Invitant – mais ne vous approchez pas trop

SPIRITUALITÉ
murriyang : chant du temps
Stan Grant
Simon & Schuster Bundyi, 39,99 $

Murriyang : chant du temps parle de la lutte contre les irréconciliables. Comment aimer – et encore moins croire – en Dieu alors que le monde semble souvent impie ? Grant expose clairement le cas dès le début du livre : « Mon monde tourne, j'ai abandonné ma carrière, mon père est dans ses dernières années, j'ai plus d'années derrière moi qu'à venir et maintenant Dieu me murmure. »

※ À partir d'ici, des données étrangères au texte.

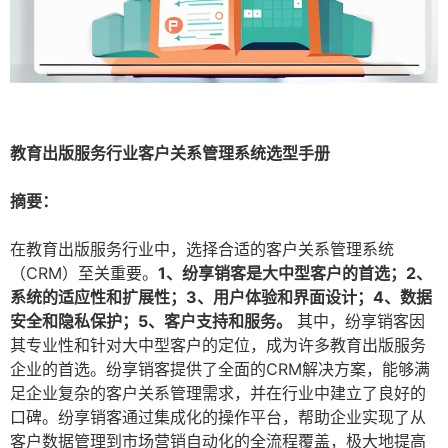
教育出版服务行业客户关系管理系统选型手册
摘要：
在教育出版服务行业中，选择合适的客户关系管理系统
（CRM）至关重要。
1、纷享销客是大中型客户的首选；2、
系统的适应性和扩展性；3、用户体验和界面设计；4、数据
安全和隐私保护；5、客户支持和服务。
其中，纷享销客因
其专业性和针对大中型客户的定位，成为许多教育出版服务
企业的首选。纷享销客提供了全面的CRM解决方案，能够满
足企业复杂的客户关系管理需求，并在行业中建立了良好的
口碑。纷享销客通过集成化的操作平台，帮助企业实现了从
客户数据管理到市场营销自动化的全流程覆盖，极大地提高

Le livre alterne entre deux sections, « BABIIN » et « Murriyang ». Malheureusement, comme dans la plupart des écrits récents de Grant, les sections théologiques et philosophiques des passages de Murriyang ont tendance à agir comme un échafaudage, voire une armure. La Voix au Parlement, le référendum et l'éloignement de Grant du journalisme sont tous évoqués, mais à distance. Ils sont abstraits ; les émotions sont proches, mais pas trop proches. Les sentiments les plus forts du livre – la douleur, l'amour – cèdent souvent la place à des méditations élevées mais généralisées. Tout ce qui est personnel et spécifique a tendance à être obscurci par le conceptuel : le temps, la politique, l’Australie.

À un moment donné, j'ai littéralement soupiré : Grant ouvre un chapitre avec un joli récit de son lavage du visage dans une rivière et de sa rencontre avec un kangourou près de la maison de ses parents, sa mère et son père encore éveillés, la journée commençant. Pourtant la scène cède la place, presque avant même d’avoir commencé, aux invocations d’Einstein, Bergson, Yeats, Darwin, Héraclite, Parménide…

Pourquoi tant d’écrivains et de références sont-ils rassemblés ? Est-ce l’idée qu’une quantité suffisante de sagesse, réunie ensemble, pourrait offrir un judas à la compréhension ? Le plus souvent, cela ressemble à un substitut à une interrogation personnelle : dans les passages les plus éclatants du livre, à peine quatre pages peuvent s'écouler sans que n'apparaissent Coltrane, Michel-Ange, Méduse, Rimbaud, Dieu et George Steiner (ce dernier, lui-même un référenceur invétéré , est peut-être un ajout ironique).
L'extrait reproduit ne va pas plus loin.